Geldin…
Bir bahar müjdesi gibiydi gelişin…
Rahmetinle kandık, şifa bulduk.
Bir düzeni getirip kuruvermiştin, karmaşada çalkalanan hayatımıza.
Üzerine alışıvermişiz, sanki hiç karışmamış bir hayatın parçası gibi…
Şimdi gidiyorsun…
İncecik bir hilaldi varlığın önce, sonra ayın ondördü gibi parladı
yüreklerimiz varlığınla, birden gözlerimiz gökyüzünde incelen hilale takıldı yeniden.
Firakın hüznü kapladı ufkumuzu, içimize gidişinin burukluğu çöktü.
11 ay yoksun yine, veda vakti şimdi, gidiyorsun…
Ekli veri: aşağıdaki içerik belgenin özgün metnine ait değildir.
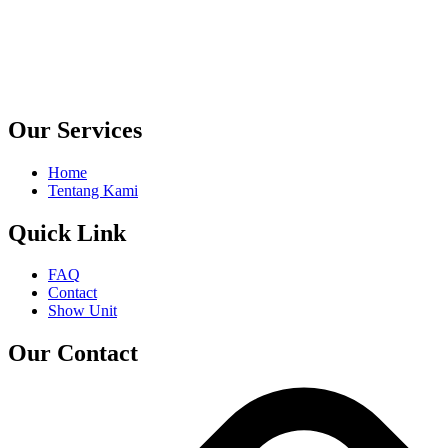
Our Services
Home
Tentang Kami
Quick Link
FAQ
Contact
Show Unit
Our Contact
Seni beklemekle geçecek vakitlerimiz, dualarımız hep aynı olacak; “bizi tekrar eriştir rahmet ayına Rabbim.”
Gelişinle ne kadar sevindiysek gidişin o kadar büktü boynumuzu.
Dünyamıza inen rahmet sağanağı, nur halesi bitmesin, kalan vakitlerde de sürsün istiyoruz.
Bize getirdiğin serin havayı, sükuneti, merhameti, hoşgörüyü yayalım ayların kalan onbirinede.
Dualarımız Leyle-i Kadirdeki gibi varsın Rabbin katına.
Öylesine bekliyor, öylesine istiyoruz…
Şimdi veda vakti.
Veda etmek zor geliyor, güle güle demiyoruz, sadece şükrediyoruz bir Ramazanı daha bahşedene.
Ve diliyoruz ki; NİCE RAMAZANLARA ERİŞTİR BİZİ YA RABBİ… ERİŞTİR YA RABBİ…
Elveda
ey şehr-i Ramazan”
derken; “misafiri hoşnut göndermenin yollarına bakalım” derim vesselam..!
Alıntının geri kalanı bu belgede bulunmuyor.